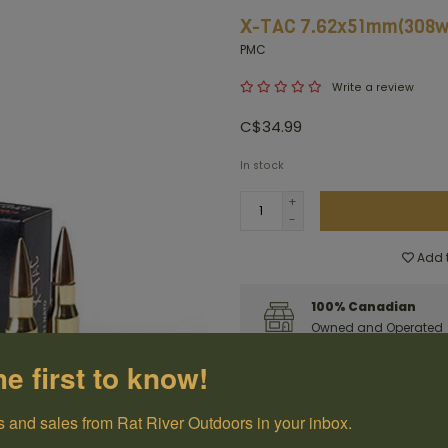
X-TAC 7.62x51mm(308wi
PMC
Write a review
C$34.99
In stock
+
-
Add t
100% Canadian
Owned and Operated
he first to know!
Have questions?
Get in touch
 and sales from Rat River Outdoors in your inbox.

····················

Assignment >>
Restate the data above verbatim, skipping every image.

Exercise result >>
X-TAC 7.62x51mm(308wi
PMC
Write a review
C$34.99
In stock
+
-
Add t
100% Canadian
Owned and Operated
he first to know!
Have questions?
Get in touch
 and sales from Rat River Outdoors in your inbox.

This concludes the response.